Together these cases reined in decades of SEC overreach based on strained interpretations of earlier laws passed by Congress. They barred aged SEC cases where memories have often faded and evidence has gone missing, and they limited the agency’s ability to force defendants to “disgorge” gains realized by others or gross receipts that were offset by legitimate business expenses. Most importantly, they temporarily put the brakes on inexorable mission creep by the SEC from its original role of regulating markets and preventing wrongdoing into the role of punishing wrongdoers after the fact and pursuing monetary recoveries for private investors.
But perhaps most frustrating about this legislative malfeasance is the wholly unquestioned premise behind expanding the SEC’s disgorgement power – namely, that avenging private financial losses should be the SEC’s burden in the first place. Perhaps it should be, but neither Congress nor the SEC has ever convincingly made that case.
In the securities-law context, the public cost and burden is considerable, and the SEC’s success rate modest.
SEC leaders nevertheless insist that returning losses to investors is now one of the agency’s top enforcement priorities. We can all agree that investment fraudsters should be held accountable and their victims compensated. But avenging private financial losses was not part of the SEC’s original mission – for good reasons that remain pertinent today.
To start, there’s no shortage of private legal claims available against securities-law violators, nor private attorneys incentivized to pursue them. In most walks of life this is how disputes get resolved and liabilities assessed, with no expectation that a federal agency will assume the cost and burden of pursuing monetary recoveries on behalf of those aggrieved.
In the securities-law context, the public cost and burden is considerable, and the SEC’s success rate modest. Proving and chasing down every penny of investor loss adds many months (if not years) to SEC enforcement proceedings, diverting limited staff resources from other cases and priorities. SEC statistics show that these efforts generally return to investors less than a third of the disgorgement amounts the agency is awarded.
A responsible Congress would have earnestly considered the public costs along with the feel-good private benefits before stealthily rushing this expansion of the SEC’s mission into a gargantuan defense appropriations bill.
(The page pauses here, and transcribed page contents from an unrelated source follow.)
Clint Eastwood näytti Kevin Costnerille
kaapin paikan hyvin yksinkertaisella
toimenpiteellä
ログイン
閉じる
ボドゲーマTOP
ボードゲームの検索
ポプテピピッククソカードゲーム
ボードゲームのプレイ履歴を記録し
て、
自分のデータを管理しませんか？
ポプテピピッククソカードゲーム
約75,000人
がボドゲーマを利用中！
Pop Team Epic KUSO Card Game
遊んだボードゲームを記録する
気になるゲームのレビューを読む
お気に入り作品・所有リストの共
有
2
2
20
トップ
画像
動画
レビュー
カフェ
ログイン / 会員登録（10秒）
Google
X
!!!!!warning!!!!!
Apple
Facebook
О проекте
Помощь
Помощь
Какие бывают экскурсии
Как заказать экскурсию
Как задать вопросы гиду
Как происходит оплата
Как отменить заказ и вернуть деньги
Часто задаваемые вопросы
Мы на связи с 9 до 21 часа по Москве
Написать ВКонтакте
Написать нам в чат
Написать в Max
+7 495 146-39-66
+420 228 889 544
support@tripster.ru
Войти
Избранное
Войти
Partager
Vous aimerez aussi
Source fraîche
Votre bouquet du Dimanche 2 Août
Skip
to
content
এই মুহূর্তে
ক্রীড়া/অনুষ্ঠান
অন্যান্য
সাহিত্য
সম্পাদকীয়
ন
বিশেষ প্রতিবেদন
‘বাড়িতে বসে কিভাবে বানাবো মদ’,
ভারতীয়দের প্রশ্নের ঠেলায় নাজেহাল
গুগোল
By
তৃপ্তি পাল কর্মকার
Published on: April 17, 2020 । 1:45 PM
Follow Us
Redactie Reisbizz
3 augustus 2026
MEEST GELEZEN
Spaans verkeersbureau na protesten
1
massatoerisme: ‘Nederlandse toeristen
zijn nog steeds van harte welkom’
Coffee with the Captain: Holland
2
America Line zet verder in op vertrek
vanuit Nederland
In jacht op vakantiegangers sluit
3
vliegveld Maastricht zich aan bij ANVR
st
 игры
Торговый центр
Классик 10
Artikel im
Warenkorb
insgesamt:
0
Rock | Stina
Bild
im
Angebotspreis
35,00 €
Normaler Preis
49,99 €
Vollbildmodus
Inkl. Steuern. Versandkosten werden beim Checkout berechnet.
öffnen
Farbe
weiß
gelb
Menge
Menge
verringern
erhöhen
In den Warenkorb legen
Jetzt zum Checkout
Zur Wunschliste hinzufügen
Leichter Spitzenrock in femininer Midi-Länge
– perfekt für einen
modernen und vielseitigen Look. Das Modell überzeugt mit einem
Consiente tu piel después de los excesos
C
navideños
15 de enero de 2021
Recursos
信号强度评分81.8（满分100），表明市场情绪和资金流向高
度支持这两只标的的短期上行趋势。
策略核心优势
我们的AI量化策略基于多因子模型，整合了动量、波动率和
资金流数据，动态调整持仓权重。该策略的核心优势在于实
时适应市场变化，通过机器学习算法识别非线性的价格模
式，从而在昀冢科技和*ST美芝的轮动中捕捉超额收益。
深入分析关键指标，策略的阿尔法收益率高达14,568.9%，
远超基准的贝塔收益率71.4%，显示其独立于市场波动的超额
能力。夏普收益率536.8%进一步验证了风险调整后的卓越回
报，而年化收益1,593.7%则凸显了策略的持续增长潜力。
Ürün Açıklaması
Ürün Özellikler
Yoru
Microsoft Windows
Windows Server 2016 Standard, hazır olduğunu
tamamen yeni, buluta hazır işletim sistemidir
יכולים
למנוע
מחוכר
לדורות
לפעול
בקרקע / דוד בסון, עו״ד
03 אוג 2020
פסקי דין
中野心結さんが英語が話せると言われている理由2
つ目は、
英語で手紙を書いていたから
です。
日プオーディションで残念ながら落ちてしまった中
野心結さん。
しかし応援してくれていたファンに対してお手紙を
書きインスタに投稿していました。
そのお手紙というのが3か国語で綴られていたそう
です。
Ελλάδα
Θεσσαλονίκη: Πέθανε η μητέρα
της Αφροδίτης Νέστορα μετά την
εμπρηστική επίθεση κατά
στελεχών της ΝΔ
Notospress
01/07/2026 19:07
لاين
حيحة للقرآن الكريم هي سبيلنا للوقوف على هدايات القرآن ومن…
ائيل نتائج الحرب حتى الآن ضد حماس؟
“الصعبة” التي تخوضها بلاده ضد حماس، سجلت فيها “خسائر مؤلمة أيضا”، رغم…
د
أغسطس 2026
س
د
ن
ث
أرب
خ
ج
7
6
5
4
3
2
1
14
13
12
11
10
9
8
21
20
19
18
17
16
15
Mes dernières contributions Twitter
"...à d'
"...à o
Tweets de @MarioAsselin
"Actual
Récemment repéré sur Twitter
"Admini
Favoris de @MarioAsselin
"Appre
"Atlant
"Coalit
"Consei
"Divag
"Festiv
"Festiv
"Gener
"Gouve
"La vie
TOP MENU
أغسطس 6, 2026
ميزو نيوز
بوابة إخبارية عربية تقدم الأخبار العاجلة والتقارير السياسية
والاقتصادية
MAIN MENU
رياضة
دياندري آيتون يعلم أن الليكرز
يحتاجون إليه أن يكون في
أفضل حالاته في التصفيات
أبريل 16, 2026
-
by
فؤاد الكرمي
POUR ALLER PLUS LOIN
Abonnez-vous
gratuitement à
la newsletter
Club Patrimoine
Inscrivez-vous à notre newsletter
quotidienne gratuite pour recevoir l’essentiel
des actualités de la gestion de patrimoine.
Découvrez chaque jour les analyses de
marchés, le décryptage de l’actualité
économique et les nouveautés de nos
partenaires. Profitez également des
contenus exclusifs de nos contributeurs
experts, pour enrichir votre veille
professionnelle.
Faced with this predicament, the SEC recently created a whole new office dedicated to collecting monetary judgments and related matters. As night follows day, we can soon expect to hear calls to shovel additional public funds to the SEC to support and enhance these efforts. Congress might reasonably ask whether public resources could be better deployed elsewhere, but don’t hold your breath.
Tangible costs are not the only concern when public enforcement supplants private litigation. The SEC will never catch all bad guys, much less recover all victim losses. Cases go undetected or unprosecuted for many legitimate reasons. Moreover, SEC disgorgement is limited to the wrongdoer’s net gain, which is often just a fraction of investor losses. To the extent investors are deluded into a false complacency that the SEC will effectively insure them against fraud losses, their vigilance will inevitably wane when evaluating investment risk, as will their incentive to pursue private remedies if fraud occurs, neither of which serves their best interest.
Also consider fairness and due process for those accused. The SEC has more leverage than private litigants when threatening lawsuits and negotiating settlements, and courts have spared the agency from important legal and evidentiary burdens imposed on private plaintiffs. For example, the SEC need not prove reliance on allegedly misleading statements nor substantiate disgorgement amounts with precision, and the agency already enjoys a longer statute of limitations than private plaintiffs. Serious congressional hearings might have carefully considered whether these protections accorded to defendants in private litigation should be cast aside whenever the SEC chooses to put its outsized thumb on the scale.
None of this proves that avenging private losses is beyond the SEC’s legitimate mission. But a responsible Congress would have earnestly considered the public costs along with the feel-good private benefits before stealthily rushing this expansion of the SEC’s mission into a gargantuan defense appropriations bill.